Our latest server and storage cluster at the University of Durham, COSMA4 is now live and fully operational. Apart from a small ‘hiccup’, with heat build up between the system and water-cooling door, it is running very well.
The server cluster is doing exactly what it was designed to do; it is giving users more and considerably faster access to high performance data processing power and enabling new and larger collaborative projects with our research partners in Sussex, Manchester, Cambridge, Australia, Beijing, the Netherlands and Germany.
Our new GPFS file system allows much higher concurrency in writing data. Previously only 8 concurrent writes could be processed optimally. For large jobs, we now use 128 concurrent writes and recently – by accident – a user wrote from 1024 concurrent processes. The latter tested the file servers! I have seen a sustained throughput for a single multi-processor job of close on 2 GB/s.

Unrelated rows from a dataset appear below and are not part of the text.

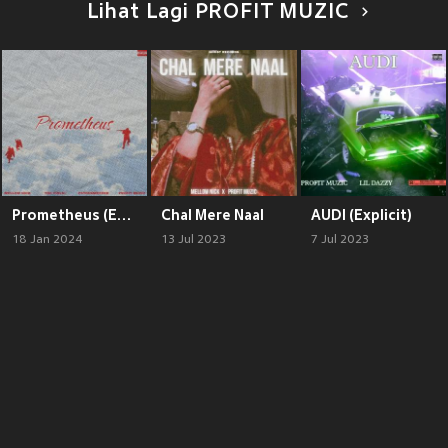
Lihat Lagi PROFIT MUZIC
Prometheus (Explicit)
Chal Mere Naal
AUDI (Explicit)
18 Jan 2024
13 Jul 2023
7 Jul 2023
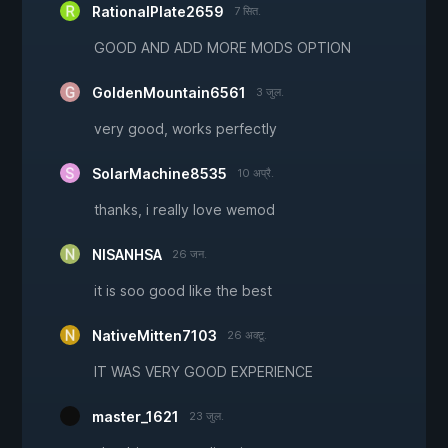
RationalPlate2659
7 सित.
GOOD AND ADD MORE MODS OPTION
GoldenMountain6561
3 जुल.
very good, works perfectly
SolarMachine8535
10 अप्रै.
thanks, i really love wemod
NISANHSA
26 जन.
it is soo good like the best
NativeMitten7103
26 अक्टू.
IT WAS VERY GOOD EXPERIENCE
master_1621
23 जुल.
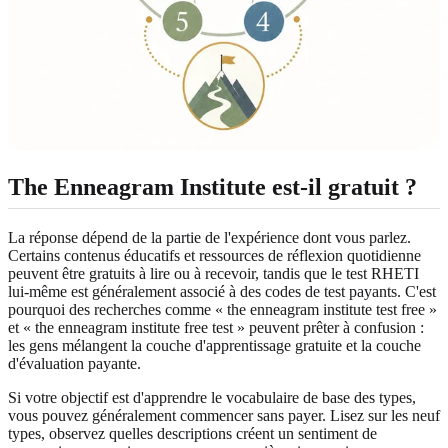
The Enneagram Institute est-il gratuit ?
La réponse dépend de la partie de l'expérience dont vous parlez.
Certains contenus éducatifs et ressources de réflexion quotidienne
peuvent être gratuits à lire ou à recevoir, tandis que le test RHETI
lui-même est généralement associé à des codes de test payants. C'est
pourquoi des recherches comme « the enneagram institute test free »
et « the enneagram institute free test » peuvent prêter à confusion :
les gens mélangent la couche d'apprentissage gratuite et la couche
d'évaluation payante.
Si votre objectif est d'apprendre le vocabulaire de base des types,
vous pouvez généralement commencer sans payer. Lisez sur les neuf
types, observez quelles descriptions créent un sentiment de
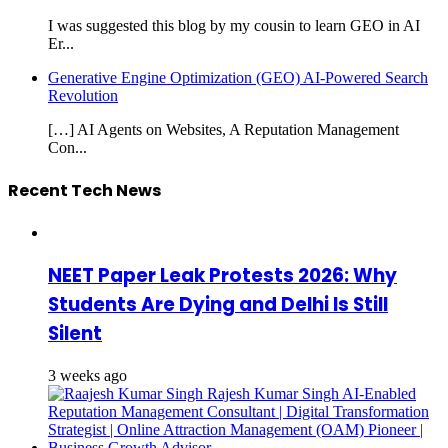
I was suggested this blog by my cousin to learn GEO in AI
Er...
Generative Engine Optimization (GEO) AI-Powered Search
Revolution
[…] AI Agents on Websites, A Reputation Management
Con...
Recent Tech News
NEET Paper Leak Protests 2026: Why
Students Are Dying and Delhi Is Still
Silent
3 weeks ago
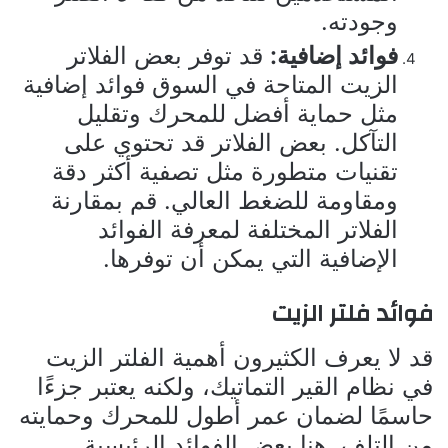
وجودته.
فوائد إضافية:
قد توفر بعض الفلاتر
الزيت المتاحة في السوق فوائد إضافية
مثل حماية أفضل للمحرك وتقليل
التآكل. بعض الفلاتر قد تحتوي على
تقنيات متطورة مثل تصفية أكثر دقة
ومقاومة للضغط العالي. قم بمقارنة
الفلاتر المختلفة لمعرفة الفوائد
الإضافية التي يمكن أن توفرها.
فوائد فلتر الزيت
قد لا يعرف الكثيرون أهمية الفلتر الزيت
في نظام القير التماتيك، ولكنه يعتبر جزءًا
حاسمًا لضمان عمر أطول للمحرك وحمايته
من التلف. هنا بعض الفوائد الرئيسية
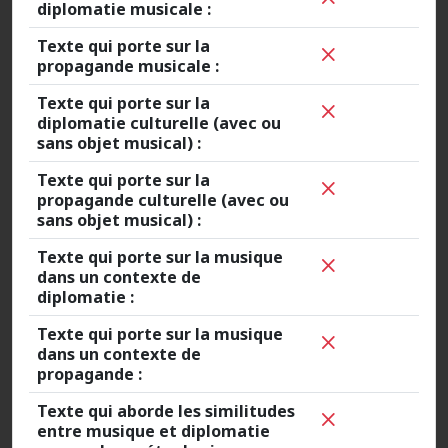
diplomatie musicale :
Texte qui porte sur la
propagande musicale :
Texte qui porte sur la
diplomatie culturelle (avec ou
sans objet musical) :
Texte qui porte sur la
propagande culturelle (avec ou
sans objet musical) :
Texte qui porte sur la musique
dans un contexte de
diplomatie :
Texte qui porte sur la musique
dans un contexte de
propagande :
Texte qui aborde les similitudes
entre musique et diplomatie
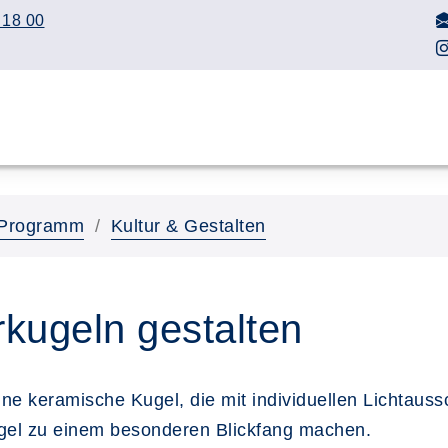
 18 00
Programm
Kultur & Gestalten
rkugeln gestalten
ine keramische Kugel, die mit individuellen Lichtaus
Kugel zu einem besonderen Blickfang machen.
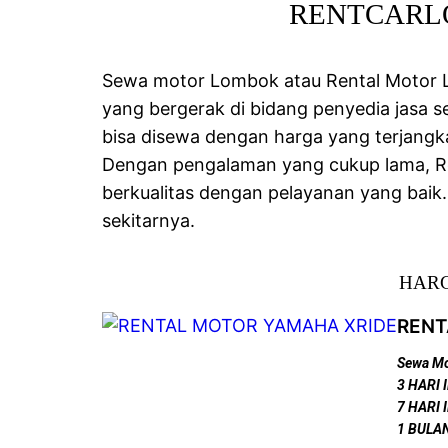
RENTCARLOM
Sewa motor Lombok atau Rental Motor
yang bergerak di bidang penyedia jasa 
bisa disewa dengan harga yang terjangk
Dengan pengalaman yang cukup lama, R
berkualitas dengan pelayanan yang baik
sekitarnya.
HARG
RENT
Sewa Mo
3 HARI 
7 HARI 
1 BULAN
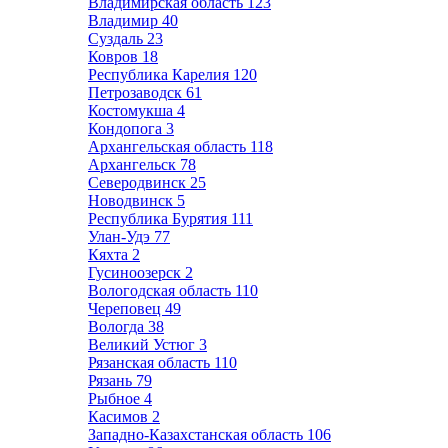
Владимирская область
123
Владимир
40
Суздаль
23
Ковров
18
Республика Карелия
120
Петрозаводск
61
Костомукша
4
Кондопога
3
Архангельская область
118
Архангельск
78
Северодвинск
25
Новодвинск
5
Республика Бурятия
111
Улан-Удэ
77
Кяхта
2
Гусиноозерск
2
Вологодская область
110
Череповец
49
Вологда
38
Великий Устюг
3
Рязанская область
110
Рязань
79
Рыбное
4
Касимов
2
Западно-Казахстанская область
106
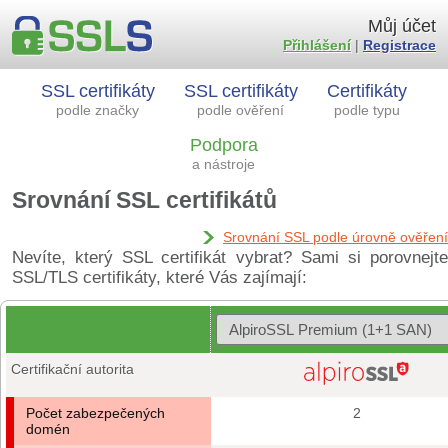
Můj účet
Přihlášení
|
Registrace
SSL certifikáty
SSL certifikáty
Certifikáty
podle značky
podle ověření
podle typu
Podpora
a nástroje
Srovnání SSL certifikátů
Srovnání SSL podle úrovně ověření
Nevíte, který SSL certifikát vybrat? Sami si porovnejte
SSL/TLS certifikáty, které Vás zajímají:
Certifikační autorita
Počet zabezpečených
2
domén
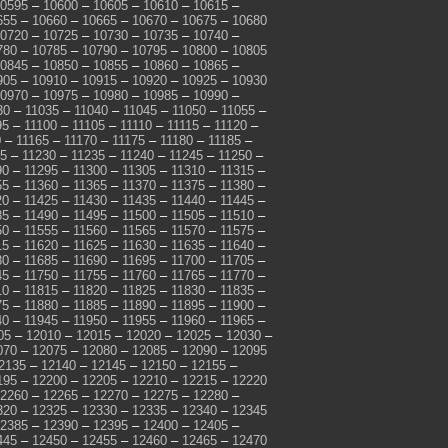
0595
–
10600
–
10605
–
10610
–
10615
–
655
–
10660
–
10665
–
10670
–
10675
–
10680
0720
–
10725
–
10730
–
10735
–
10740
–
780
–
10785
–
10790
–
10795
–
10800
–
10805
0845
–
10850
–
10855
–
10860
–
10865
–
905
–
10910
–
10915
–
10920
–
10925
–
10930
0970
–
10975
–
10980
–
10985
–
10990
–
30
–
11035
–
11040
–
11045
–
11050
–
11055
–
95
–
11100
–
11105
–
11110
–
11115
–
11120
–
0
–
11165
–
11170
–
11175
–
11180
–
11185
–
25
–
11230
–
11235
–
11240
–
11245
–
11250
–
90
–
11295
–
11300
–
11305
–
11310
–
11315
–
55
–
11360
–
11365
–
11370
–
11375
–
11380
–
20
–
11425
–
11430
–
11435
–
11440
–
11445
–
85
–
11490
–
11495
–
11500
–
11505
–
11510
–
50
–
11555
–
11560
–
11565
–
11570
–
11575
–
15
–
11620
–
11625
–
11630
–
11635
–
11640
–
80
–
11685
–
11690
–
11695
–
11700
–
11705
–
45
–
11750
–
11755
–
11760
–
11765
–
11770
–
10
–
11815
–
11820
–
11825
–
11830
–
11835
–
75
–
11880
–
11885
–
11890
–
11895
–
11900
–
40
–
11945
–
11950
–
11955
–
11960
–
11965
–
05
–
12010
–
12015
–
12020
–
12025
–
12030
–
070
–
12075
–
12080
–
12085
–
12090
–
12095
2135
–
12140
–
12145
–
12150
–
12155
–
195
–
12200
–
12205
–
12210
–
12215
–
12220
2260
–
12265
–
12270
–
12275
–
12280
–
320
–
12325
–
12330
–
12335
–
12340
–
12345
2385
–
12390
–
12395
–
12400
–
12405
–
445
–
12450
–
12455
–
12460
–
12465
–
12470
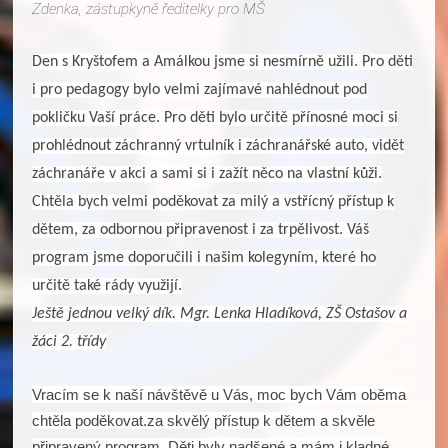
Zdenka, zástupkyně ředitelky pro MŠ
Den s Kryštofem a Amálkou jsme si nesmírně užili. Pro děti
i pro pedagogy bylo velmi zajímavé nahlédnout pod
pokličku Vaší práce. Pro děti bylo určitě přínosné moci si
prohlédnout záchranný vrtulník i záchranářské auto, vidět
záchranáře v akci a sami si i zažít něco na vlastní kůži.
Chtěla bych velmi poděkovat za milý a vstřícný přístup k
dětem, za odbornou připravenost i za trpělivost. Váš
program jsme doporučili i našim kolegyním, které ho
určitě také rády využijí.
Ještě jednou velký dík. Mgr. Lenka Hladíková, ZŠ Ostašov a
žáci 2. třídy
Vracím se k naší návštěvě u Vás, moc bych Vám oběma
chtěla poděkovat.za skvělý přístup k dětem a skvěle
připravený program. Děti byly nadšené a mám i kladné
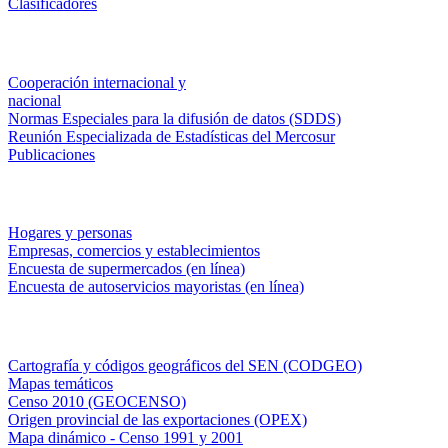
Clasificadores
Institucionales
Cooperación internacional y
nacional
Normas Especiales para la difusión de datos (SDDS)
Reunión Especializada de Estadísticas del Mercosur
Publicaciones
Encuestas en campo
Hogares y personas
Empresas, comercios y establecimientos
Encuesta de supermercados (en línea)
Encuesta de autoservicios mayoristas (en línea)
Sistemas de consulta
Cartografía y códigos geográficos del SEN (CODGEO)
Mapas temáticos
Censo 2010 (GEOCENSO)
Origen provincial de las exportaciones (OPEX)
Mapa dinámico - Censo 1991 y 2001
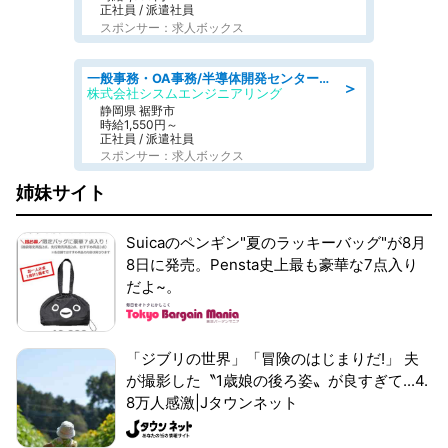
正社員 / 派遣社員
スポンサー：求人ボックス
一般事務・OA事務/半導体開発センター内で事務&軽作業スタッフ、募集
＞
株式会社シスムエンジニアリング
静岡県 裾野市
時給1,550円～
正社員 / 派遣社員
スポンサー：求人ボックス
姉妹サイト
Suicaのペンギン"夏のラッキーバッグ"が8月
8日に発売。Pensta史上最も豪華な7点入り
だよ~。
「ジブリの世界」「冒険のはじまりだ!」 夫
が撮影した〝1歳娘の後ろ姿〟が良すぎて...4.
8万人感激|Jタウンネット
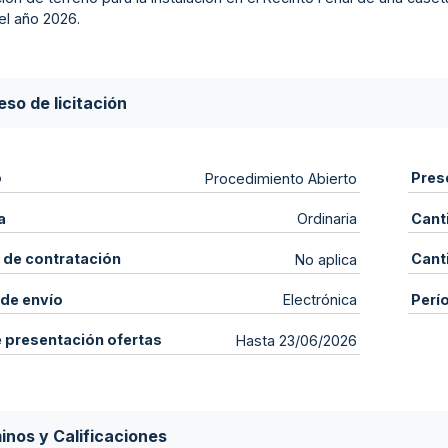
el año 2026.
so de licitación
o
Pres
Procedimiento Abierto
a
Cant
Ordinaria
 de contratación
Cant
No aplica
de envío
Perí
Electrónica
e presentación ofertas
Hasta 23/06/2026
inos y Calificaciones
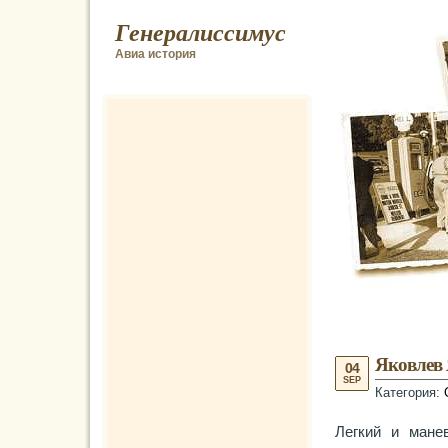
Генералиссимус
Авиа история
Яковлев 
04
SEP
Категория:
Легкий и мане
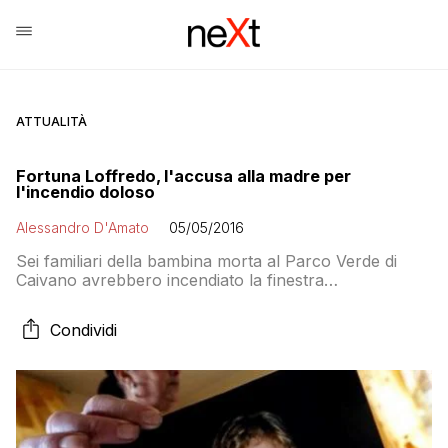
ATTUALITÀ
Fortuna Loffredo, l'accusa alla madre per
l'incendio doloso
Alessandro D'Amato
05/05/2016
Sei familiari della bambina morta al Parco Verde di
Caivano avrebbero incendiato la finestra
dell’abitazione di Marianna Fabozzi, la compagna di
Raimondo Caputo
Condividi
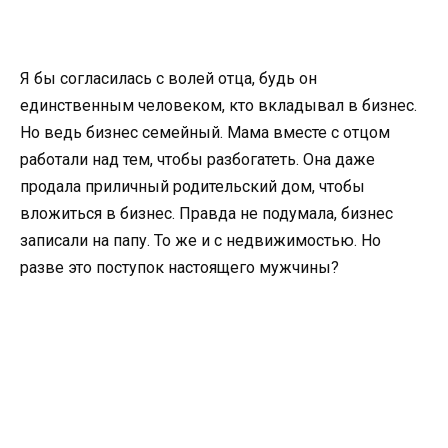
Я бы согласилась с волей отца, будь он
единственным человеком, кто вкладывал в бизнес.
Но ведь бизнес семейный. Мама вместе с отцом
работали над тем, чтобы разбогатеть. Она даже
продала приличный родительский дом, чтобы
вложиться в бизнес. Правда не подумала, бизнес
записали на папу. То же и с недвижимостью. Но
разве это поступок настоящего мужчины?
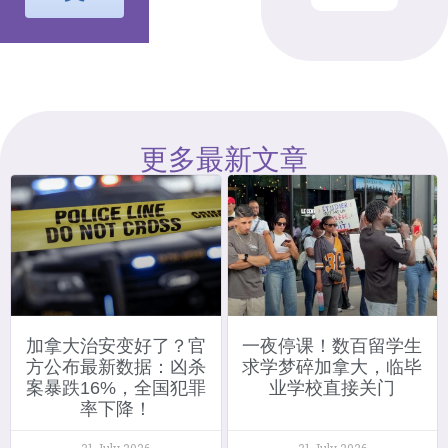
更多最新文章
加拿大治安变好了？官
一夜停课！数百留学生
方公布最新数据：凶杀
求学梦碎加拿大，临毕
案暴跌16%，全国犯罪
业学校直接关门
率下降！
31 July 2026
31 July 2026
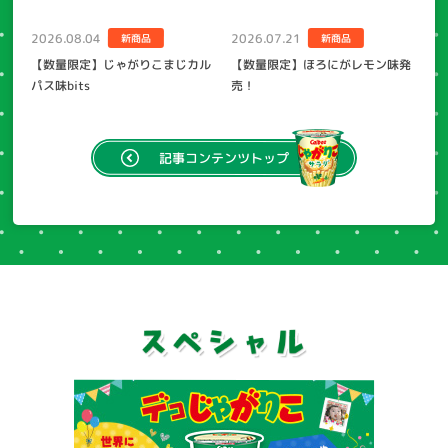
2026.08.04
2026.07.21
新商品
新商品
【数量限定】じゃがりこまじカル
【数量限定】ほろにがレモン味発
パス味bits
売！
記事
コンテンツトップ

In the last few weeks we have finished our first two ‘large jobs’. The first used 1580 cores of COSMA4 and nearly all of memory associated with this number of processors. It dumped out 30 TBs of data (17-18 TBs of useable data). The second used 1024 cores and dumped 20 TBs of useful data.
Although there are 620 TBs of GPFS storage in total, we could fill this at a very fast rate, so good data management will be essential.
We’re also working on supporting our high-throughput user community (separate to the HPC users). These users have now been migratied to our 800-core COSMA3 machine. COSMA3 is now fully incorporated into COSMA using the same OS as COSMA4 and is served by the same batch system. Thankfully, the users have their own 300 TBs of storage to support them.